On the other hand, in some ways it might a less traditional Shabbat for many Jews - because we need to rely on technology more than ever before. 

Pikuach Nefesh...
Breaking Jewish Law to Preserve Life

What is Pikuach Nefesh? Intro to Jewish Principle of Saving a Life


If you take a look at the Vayakhel Parsha Packet, you'll a plethora of rabbinic backing for the notion that you can break Sabbath and other laws in order to save lives. 

The Shabbat laws are derived from this portion, which speaks primarily about the building of the tabernacle in the wilderness, so this is an opportune time to discuss why preserving life takes precedence, not only with regard to Shabbat, but also for the ordinances revolving around needing an in-person minyan to say Kaddish and other major prayers, at a time when congregating in groups of ten or more can be seen as a life-threatening activity.
 
Leviticus 18:5 states, "You shall therefore keep my statutes and my rules; if a person does them, he shall live by them: I am the Lord."
From this injunction to "live by them," the rabbis derived the principle of Pikuach Nefesh, which states that almost any Jewish law can be circumvented if it will save a life. Examples given in the Talmud include Sabbath violations, such as rescuing a child from the sea, breaking down a door about to close on an infant and extinguishing a fire to save a life. In the Mishna, we read (B Yoma 83a) that someone seized with a "life threatening" hunger can break the fast on Yom Kippur.
 
In 1848, during a cholera epidemic, Rabbi Israel Salanter ordered his community to disregard the fast in order to preserve their health. Famously, he ate in front them (read more about that in the parsha packet). So, from the start, Judaism has always been so flexible as to have a built-in GPS that allows for instant recalculation of religious obligations during times of extreme disruption. Adaptation, seen by most a grudging concession to reality, is for Jews a mitzvah. The  exception to the rule becomes the rule.  

Which is why it has now become OK to say the Mourner's Kaddish with a virtual minyan, as this article states:

(JTA) - The leaders of the Conservative movement's Jewish law committee issued a crisis declaration allowing the recitation of the Mourner's Kaddish with a virtual online prayer quorum.

In a statement issued this week, Rabbis Elliot Dorff and Pamela Barmash, the co-chairs of the Committee on Jewish Law and Standards, said that given the current public health crisis it's permitted to constitute a prayer quorum, or minyan, with individuals connected by videoconference.
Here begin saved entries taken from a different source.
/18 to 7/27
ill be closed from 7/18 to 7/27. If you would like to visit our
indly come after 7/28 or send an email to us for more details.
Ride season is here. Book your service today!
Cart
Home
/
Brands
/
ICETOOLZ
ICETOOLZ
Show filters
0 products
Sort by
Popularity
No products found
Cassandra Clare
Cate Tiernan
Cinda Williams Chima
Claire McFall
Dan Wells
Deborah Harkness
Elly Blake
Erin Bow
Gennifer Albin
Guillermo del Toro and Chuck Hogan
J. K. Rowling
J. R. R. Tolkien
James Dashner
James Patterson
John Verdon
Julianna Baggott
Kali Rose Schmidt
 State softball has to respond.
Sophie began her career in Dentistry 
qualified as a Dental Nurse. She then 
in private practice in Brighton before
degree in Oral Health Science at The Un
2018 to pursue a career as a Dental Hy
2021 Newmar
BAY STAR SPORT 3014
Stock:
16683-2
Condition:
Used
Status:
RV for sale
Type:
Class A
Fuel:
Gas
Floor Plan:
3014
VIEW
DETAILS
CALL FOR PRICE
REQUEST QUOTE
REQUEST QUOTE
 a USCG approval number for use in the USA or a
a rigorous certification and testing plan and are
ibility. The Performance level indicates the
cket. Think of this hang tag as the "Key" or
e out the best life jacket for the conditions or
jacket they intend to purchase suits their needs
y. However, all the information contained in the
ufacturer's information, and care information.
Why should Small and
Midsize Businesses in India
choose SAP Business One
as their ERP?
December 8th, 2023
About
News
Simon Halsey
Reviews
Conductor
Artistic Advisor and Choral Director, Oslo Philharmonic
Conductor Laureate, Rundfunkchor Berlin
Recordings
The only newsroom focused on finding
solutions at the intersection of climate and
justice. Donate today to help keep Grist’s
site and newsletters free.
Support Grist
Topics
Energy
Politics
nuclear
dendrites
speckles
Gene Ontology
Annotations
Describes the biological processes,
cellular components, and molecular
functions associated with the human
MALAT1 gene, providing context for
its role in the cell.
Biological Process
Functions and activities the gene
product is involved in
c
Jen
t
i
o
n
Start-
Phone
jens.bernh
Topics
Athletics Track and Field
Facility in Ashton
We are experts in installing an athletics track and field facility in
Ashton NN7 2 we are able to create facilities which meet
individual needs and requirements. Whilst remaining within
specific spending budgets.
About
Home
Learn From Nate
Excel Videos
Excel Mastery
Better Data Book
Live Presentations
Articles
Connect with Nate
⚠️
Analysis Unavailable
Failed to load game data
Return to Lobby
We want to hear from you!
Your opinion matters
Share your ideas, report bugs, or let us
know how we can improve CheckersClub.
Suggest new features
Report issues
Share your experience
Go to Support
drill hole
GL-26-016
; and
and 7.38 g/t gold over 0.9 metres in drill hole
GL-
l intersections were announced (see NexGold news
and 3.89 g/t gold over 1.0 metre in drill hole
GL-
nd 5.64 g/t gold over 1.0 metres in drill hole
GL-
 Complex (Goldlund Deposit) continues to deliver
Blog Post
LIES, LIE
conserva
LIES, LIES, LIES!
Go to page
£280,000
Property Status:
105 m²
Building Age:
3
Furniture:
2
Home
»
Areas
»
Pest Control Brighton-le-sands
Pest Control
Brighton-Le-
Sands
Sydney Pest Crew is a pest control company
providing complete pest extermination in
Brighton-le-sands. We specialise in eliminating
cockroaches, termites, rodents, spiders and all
"This permission of constituting a minyan solely online, whether for all prayers requiring a minyan or only for Mourner's Kaddish, is limited to this 'sha'at hadehak' (crisis situation), where for weeks at a time, gathering a minyan is not possible without risk to human life," the rabbis wrote.  "This permission is also limited to an area where most of the synagogues have been ordered, or recommended, to close for the crisis."

Guaranteed Minyans are BACK!
We are now in business for Zoom minyans.  Instead of being early in the morning, they will be in mid-afternoon, at 2 or 3 PM, and we will do them on request for those who wish to say Kaddish with a virtual minyan.  So send me your Guaranteed Minyan requests.  New guidance from the Rabbinical Assembly allows us to do the Mourner's Kaddish without a minyan, as long as we can see the faces of ten people in our virtual room.  Zoom allows us to do that.  If this is successful, we could expand it in the future.


Some weekend reading...

The Forward has removed the paywall for its coronovirus coverage.  



These are precarious times, for our health, our economy, our society and our democracy, for America, Israel and the world.  This is the ultimate test of our courage and our kindness, our integrity and our resilience.  Whatever the price we must pay - and physical separation is a huge part of it - we can and will get through this together.